This chapter in brief

The SSP is being integrated into broader systems of care in the US - foster care, schools, first responders. The case descriptions illustrate how the SSP is being used in practice. These are real-world experiences, not controlled research findings.

Foster care and child welfare - breaking the cycle

The prevalence of mental health problems is disproportionately high within the U.S. foster care system - estimates run as high as 4 in 5 foster children, primarily due to complex early childhood trauma. Organizations such as Alternative Family Services (AFS) have integrated the SSP to contribute to regulation on a physiological level - complementing existing therapeutic care.

Individual experience example - foster care

“Mr. B” - Complex trauma, ADHD, suicidal thoughts - one case report

A 10-year-old boy in foster care with severe neglect history, complex PTSD and ADHD diagnoses. Cognitive talk therapy and play therapy had little result. When his therapist introduced the SSP, a path to more regulation seemed to emerge through the auditory system - creating space for emotional co-regulation and ultimately stabilizing his placements.

Individual experience example. The outcomes are specific to this situation and not generalizable.

“Blocked care” among foster and adoptive parents

The SSP is also employed in “blocked care” - the physiological exhaustion that foster and adoptive parents may experience when chronically overwhelmed by the care of severely traumatized children. By applying the SSP to both the child and the parent, it attempts to break the mutually disruptive neuroceptive loop - a theoretically coherent approach that is found to be clinically promising.

Education: Safe and Sound Schools

Within the American educational system, programs such as Safe and Sound Schools align with Multi-tiered Systems of Support (MTSS) frameworks. Here, the SSP is used as a physiological intervention targeting the underlying dysregulation manifested in behavioral problems, poor concentration or social withdrawal.
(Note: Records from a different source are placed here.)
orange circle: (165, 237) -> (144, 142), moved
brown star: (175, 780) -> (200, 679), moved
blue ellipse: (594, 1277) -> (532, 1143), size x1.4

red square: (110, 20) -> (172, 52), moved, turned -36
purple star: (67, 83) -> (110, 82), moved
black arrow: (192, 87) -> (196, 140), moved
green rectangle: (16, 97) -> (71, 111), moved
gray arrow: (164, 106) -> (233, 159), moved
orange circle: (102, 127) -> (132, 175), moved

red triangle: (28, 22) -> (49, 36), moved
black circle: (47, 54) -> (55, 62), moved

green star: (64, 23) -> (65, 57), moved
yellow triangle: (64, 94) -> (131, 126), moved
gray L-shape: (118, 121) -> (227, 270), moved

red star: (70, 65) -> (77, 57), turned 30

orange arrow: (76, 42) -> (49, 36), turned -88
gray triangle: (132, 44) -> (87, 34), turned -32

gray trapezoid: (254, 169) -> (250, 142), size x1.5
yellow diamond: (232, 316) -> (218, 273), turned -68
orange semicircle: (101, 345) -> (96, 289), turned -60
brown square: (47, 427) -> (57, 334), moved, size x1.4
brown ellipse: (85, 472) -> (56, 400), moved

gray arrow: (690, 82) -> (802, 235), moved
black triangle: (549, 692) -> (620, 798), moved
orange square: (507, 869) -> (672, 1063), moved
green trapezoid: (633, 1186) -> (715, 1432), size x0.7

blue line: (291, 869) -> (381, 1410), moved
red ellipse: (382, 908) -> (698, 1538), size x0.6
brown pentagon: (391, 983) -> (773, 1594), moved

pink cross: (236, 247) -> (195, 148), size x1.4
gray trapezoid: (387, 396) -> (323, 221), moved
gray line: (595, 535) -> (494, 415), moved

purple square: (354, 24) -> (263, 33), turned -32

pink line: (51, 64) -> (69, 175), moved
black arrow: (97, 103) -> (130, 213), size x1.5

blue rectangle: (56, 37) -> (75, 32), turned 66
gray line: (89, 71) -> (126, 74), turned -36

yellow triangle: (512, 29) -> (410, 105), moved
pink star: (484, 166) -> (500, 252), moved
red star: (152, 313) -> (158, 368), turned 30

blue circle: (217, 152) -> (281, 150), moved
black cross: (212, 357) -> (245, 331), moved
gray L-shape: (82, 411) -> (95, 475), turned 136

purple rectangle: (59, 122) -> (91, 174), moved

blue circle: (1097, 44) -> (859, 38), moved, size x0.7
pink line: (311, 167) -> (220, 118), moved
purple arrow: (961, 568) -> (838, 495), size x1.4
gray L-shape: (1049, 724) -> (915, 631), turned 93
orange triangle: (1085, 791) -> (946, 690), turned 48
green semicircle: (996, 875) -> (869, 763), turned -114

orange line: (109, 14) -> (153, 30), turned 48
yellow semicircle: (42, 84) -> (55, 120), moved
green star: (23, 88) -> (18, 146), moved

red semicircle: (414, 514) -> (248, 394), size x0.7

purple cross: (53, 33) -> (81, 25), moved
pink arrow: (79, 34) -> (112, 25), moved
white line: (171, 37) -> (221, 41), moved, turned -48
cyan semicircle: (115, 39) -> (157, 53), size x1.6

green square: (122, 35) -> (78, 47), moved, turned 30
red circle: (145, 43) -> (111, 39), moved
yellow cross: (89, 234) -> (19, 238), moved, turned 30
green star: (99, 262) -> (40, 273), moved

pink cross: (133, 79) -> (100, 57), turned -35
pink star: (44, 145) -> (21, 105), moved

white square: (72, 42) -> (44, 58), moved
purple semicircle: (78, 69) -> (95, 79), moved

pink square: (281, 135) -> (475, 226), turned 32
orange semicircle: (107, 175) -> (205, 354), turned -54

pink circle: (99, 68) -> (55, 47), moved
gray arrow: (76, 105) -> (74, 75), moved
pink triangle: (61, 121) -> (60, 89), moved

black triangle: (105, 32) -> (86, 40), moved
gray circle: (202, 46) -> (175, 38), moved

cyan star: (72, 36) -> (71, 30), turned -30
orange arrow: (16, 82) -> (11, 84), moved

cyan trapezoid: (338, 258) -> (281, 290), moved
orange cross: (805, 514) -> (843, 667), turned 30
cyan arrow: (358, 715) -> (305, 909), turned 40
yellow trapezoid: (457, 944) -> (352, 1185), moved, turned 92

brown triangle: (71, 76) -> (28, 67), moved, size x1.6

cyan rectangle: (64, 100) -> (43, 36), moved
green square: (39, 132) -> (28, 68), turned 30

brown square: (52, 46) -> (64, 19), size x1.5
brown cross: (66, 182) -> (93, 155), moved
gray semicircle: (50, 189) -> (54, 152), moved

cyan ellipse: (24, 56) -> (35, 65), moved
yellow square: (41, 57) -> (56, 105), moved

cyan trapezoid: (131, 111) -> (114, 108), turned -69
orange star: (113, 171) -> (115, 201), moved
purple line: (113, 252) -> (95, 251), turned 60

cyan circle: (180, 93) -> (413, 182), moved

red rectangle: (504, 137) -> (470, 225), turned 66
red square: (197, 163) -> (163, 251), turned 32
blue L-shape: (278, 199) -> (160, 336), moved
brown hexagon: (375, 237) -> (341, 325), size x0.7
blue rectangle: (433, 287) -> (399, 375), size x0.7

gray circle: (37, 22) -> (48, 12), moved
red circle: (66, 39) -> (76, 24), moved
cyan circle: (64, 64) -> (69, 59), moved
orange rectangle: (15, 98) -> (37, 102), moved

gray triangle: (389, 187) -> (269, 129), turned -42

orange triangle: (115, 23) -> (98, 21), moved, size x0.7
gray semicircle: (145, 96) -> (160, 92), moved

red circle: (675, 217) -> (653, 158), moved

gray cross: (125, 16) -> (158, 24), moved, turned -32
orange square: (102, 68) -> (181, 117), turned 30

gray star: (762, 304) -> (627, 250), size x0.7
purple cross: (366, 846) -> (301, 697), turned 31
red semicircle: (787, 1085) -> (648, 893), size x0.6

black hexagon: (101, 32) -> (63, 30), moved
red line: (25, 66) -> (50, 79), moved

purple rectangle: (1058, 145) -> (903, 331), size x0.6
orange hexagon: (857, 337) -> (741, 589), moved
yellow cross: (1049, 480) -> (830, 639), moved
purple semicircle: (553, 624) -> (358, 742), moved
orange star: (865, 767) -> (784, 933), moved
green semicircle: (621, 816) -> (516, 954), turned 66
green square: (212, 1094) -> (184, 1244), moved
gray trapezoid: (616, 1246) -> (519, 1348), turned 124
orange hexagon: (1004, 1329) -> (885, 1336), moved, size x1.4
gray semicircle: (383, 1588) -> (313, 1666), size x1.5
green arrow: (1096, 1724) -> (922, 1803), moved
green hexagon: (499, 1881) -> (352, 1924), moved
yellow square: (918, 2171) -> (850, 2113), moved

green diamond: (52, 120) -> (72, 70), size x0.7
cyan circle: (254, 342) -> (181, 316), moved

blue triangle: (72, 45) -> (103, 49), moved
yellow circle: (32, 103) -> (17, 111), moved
Individual experience example - Panic disorder at school

Case example: decrease in panic reactions within a broader treatment pathway

A 13-year-old with severe panic attacks that led to loss of consciousness at school. Despite medication and CBT, symptoms remained unchanged. After targeted occupational therapy with the SSP, her physiological stress responses decreased noticeably and the panic attacks decreased significantly in frequency. The school environment had not changed - her neuroceptive evaluation of it had.

Individual experience example. Results may vary greatly. The SSP is not a substitute for medical or psychological treatment.

First responders and stress from critical incidents

Police officers, firefighters and paramedics carry an increased risk of allostatic overload and complex PTSD due to repeated exposure to existential threat. The SSP is increasingly being integrated into first responders' therapy programs and Critical Incident Stress Management protocols, where professionals can learn to make the physiological transition from chronic combat fatigue to real presence.

PTSD - Ongoing studies and institutional validation.

Department of Defense - $3.8 million for a randomized double-blind trial
In 2024, the U.S. Department of Defense (DoD) awarded nearly $3.8 million for a large-scale study of the SSP in PTSD - funded through the Peer Reviewed Medical Research Program (PRMRP). Led by Dr. Jacek Kolacz of The Ohio State University, the study is testing whether filtered music from the SSP Core, combined with cognitive processing therapy (CPT), reduces hyperarousal symptoms in PTSD better than CPT alone. The design is randomized and double-blind: SSP Core versus ‘sham’ music (unfiltered, as placebo). The study targets both military and civilian use and specifically measures anxiety, irritability and sleep problems. Data collection was expected to begin in late 2024; results not yet published as of May 2026.

Scientific significance - highest institutional validation

A DoD-funded, double-blind RCT is the strongest form of study available. The choice of ‘sham’ music as the control condition is methodologically particularly strong: it isolates the effect of the filtering algorithm specifically, independent of music listening and therapeutic attention. The allocation of $3.8 million signals that the SSP is considered serious enough for large-scale controlled research by one of the largest research funders in the world. The results become the strongest direct scientific test of the SSP in PTSD to date.

Spencer Psychology pilot study (NCT04999852)
An observational pilot study examines the effects of the SSP on PTSD symptoms and anxiety in adults, using both self-report (PCL-5, GAD-7) and physiological measurements (HRV via earlobe PPG sensor). It is hypothesized that integration of the SSP into standard psychotherapeutic treatment leads to greater reduction in autonomic disruption than therapy alone. Results are expected following the DoD study.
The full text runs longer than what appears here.